True, the plaintiff paid his fare by a ticket given him by the company for that ride, but he paid for the ticket by his services. It was a part of his wages and delivered to him as such. It could make no difference in his status as a passenger whether he paid his fare in cash or in tickets thus earned. *

We find that several courts in other jurisdictions have held the contrary of our decision of this question. Some of these contrary decisions seem to be based upon the circumstance that the plaintiff was riding on his way to his work, and not riding home, or to his luncheon or elsewhere. We cannot see any difference in principle. He was as much his own man while riding to his work, as in riding from it. So far as we can learn, however, the precise question here has never been decided by this court, and hence we are free to follow what we think the better reason. Moreover, our contention is supported by respectable authority. Doyle v. Fitchburg R. R. Co., 162 Mass. 66 ; Same v. Same, 166 Mass. 492; Dickinson v. West End St. Ry. Co., 177 Mass. 365; L. & N. M. M. Co. v. Weaver, 22 Ky. L. Rep. 30, 50 L. R. A. 381; Gillenwater v. M. & T. R. R. Co., 5 Ind. 339, 61 Am. Dec. 101; N. Y., L. E. & W. R. R. Co. v. Burns, 51 N. J. L. 340; O’Donnel v. Valley R. R. Co., 59 Pa. St. 239; McNulty v. Penn. R. R. Co., 38 At. Rep. 524, 182 Pa. 479.

But the defendant further claims that, even if the declaration does state a case of injury to a passenger, it does not set out with sufficient particularity wherein the defendant company was negligent, though it does charge that the injury resulted from a derailment of the car *323through the defendant company’s negligence. In actions of this kind where the relation between the parties is that of passenger and carrier a general allegation of negligence on the part of the company is sufficient without particular specification. Ware v. Gay, 11 Pick. 106; Clark v.
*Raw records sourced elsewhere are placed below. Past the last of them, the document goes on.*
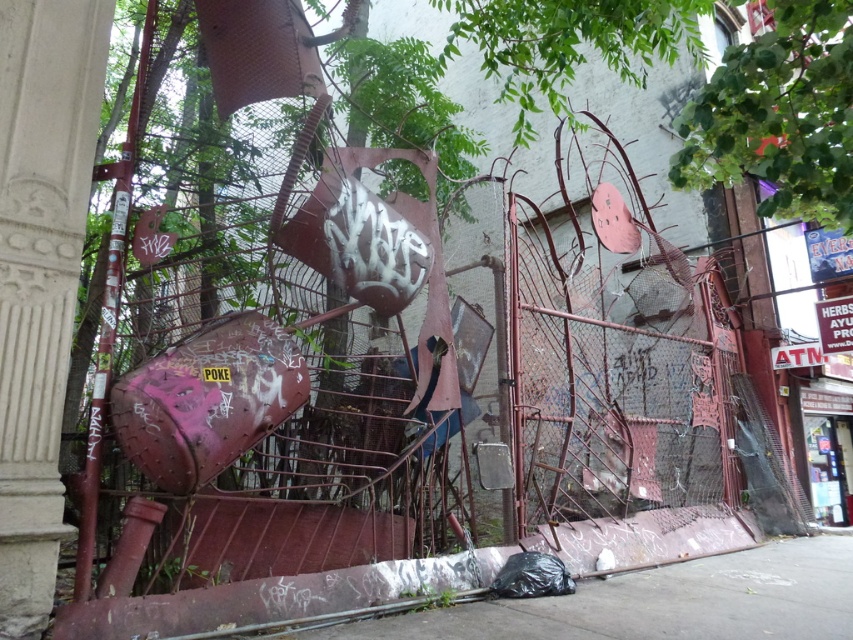 Question: Can you confirm if concrete pavement at lower center is thinner than green leafy tree at upper right?

Choices:
 (A) yes
 (B) no

Answer: (B)

Question: Which of the following is the farthest from the observer?

Choices:
 (A) (718, 100)
 (B) (33, 125)

Answer: (B)

Question: Considering the real-world distances, which object is closest to the concrete pavement at lower center?

Choices:
 (A) white carved stone pillar at left
 (B) green leafy tree at upper right

Answer: (B)

Question: Which of the following is the farthest from the observer?

Choices:
 (A) concrete pavement at lower center
 (B) green leafy tree at upper right
 (C) white carved stone pillar at left

Answer: (A)

Question: Does concrete pavement at lower center appear on the right side of green leafy tree at upper right?

Choices:
 (A) no
 (B) yes

Answer: (A)

Question: Is white carved stone pillar at left below concrete pavement at lower center?

Choices:
 (A) yes
 (B) no

Answer: (B) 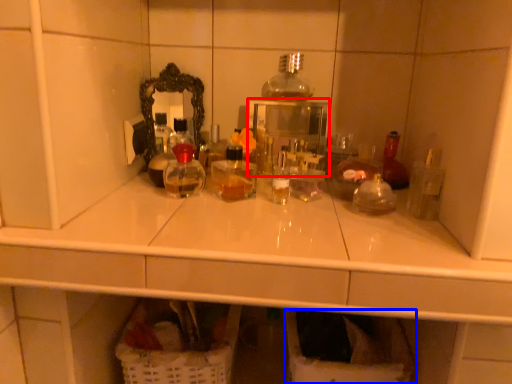 Question: Which point is closer to the camera, medicine cabinet (highlighted by a red box) or laundry basket (highlighted by a blue box)?

Choices:
 (A) medicine cabinet
 (B) laundry basket

Answer: (B) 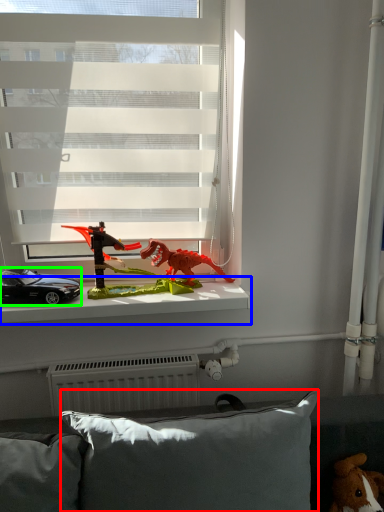 Question: Which object is positioned farthest from pillow (highlighted by a red box)? Select from window sill (highlighted by a blue box) and car (highlighted by a green box).

Choices:
 (A) window sill
 (B) car

Answer: (B) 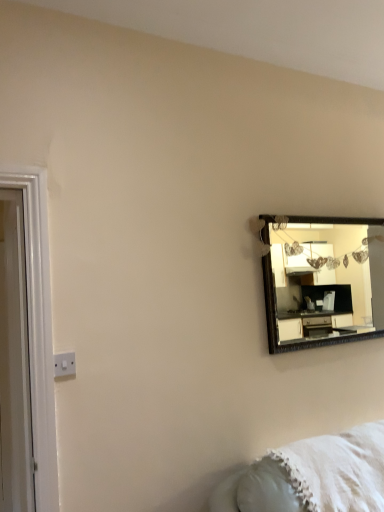 Question: Is wooden-framed mirror at upper right taller or shorter than white fluffy blanket at lower right?

Choices:
 (A) short
 (B) tall

Answer: (B)

Question: From a real-world perspective, is wooden-framed mirror at upper right physically located above or below white fluffy blanket at lower right?

Choices:
 (A) above
 (B) below

Answer: (A)

Question: Which of these objects is positioned farthest from the white fluffy blanket at lower right?

Choices:
 (A) white plastic switch at lower left
 (B) white glossy door at left
 (C) wooden-framed mirror at upper right

Answer: (B)

Question: Which of these objects is positioned farthest from the white fluffy blanket at lower right?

C. B. & Q. R. R. Co., 15 Fed. 588; Lavis v. Wisconsin Cent. R. R. Co., 54 Ill. App. 636 ; Breese v. Trenton R. R. Co., 52 N. J. L. 250; Gulf C. & S. F. R. R. Co. v. Smith, 74 Tex. 276. It is not ordinarily within the power of the passenger to specify in what particular the carrier was negligent. Again, while the plaintiff passenger must allege and prove negligence of the carrier as the cause of his injury he does allege and prove it in'this case by alleging and proving (if he does prove it) the derailment of the car and his consequent hurt. The negligence of the company is to be presumed from that circumstance alone and it will be for the company to rebut that presumption by showing that the derailment of the car did not result from any negligence on its part. "Cars can ordinarily be run with safety, and when they are not, that fact itself is evidence of. fault or defect somewhere, requiring an explanation. The maxim res ipsa loquitur applies in such a case.” Stevens v. E. & N. A. R., 66 Maine, 74. The general allegation of negligence in this declaration is sufficient.

It follows that the exceptions should be overruled. We have, of course examined every case cited by the defendant, but those cited from our own reports will be found not applicable to a case like this, an action for an injury caused by the derailment of a street car to one riding on the car.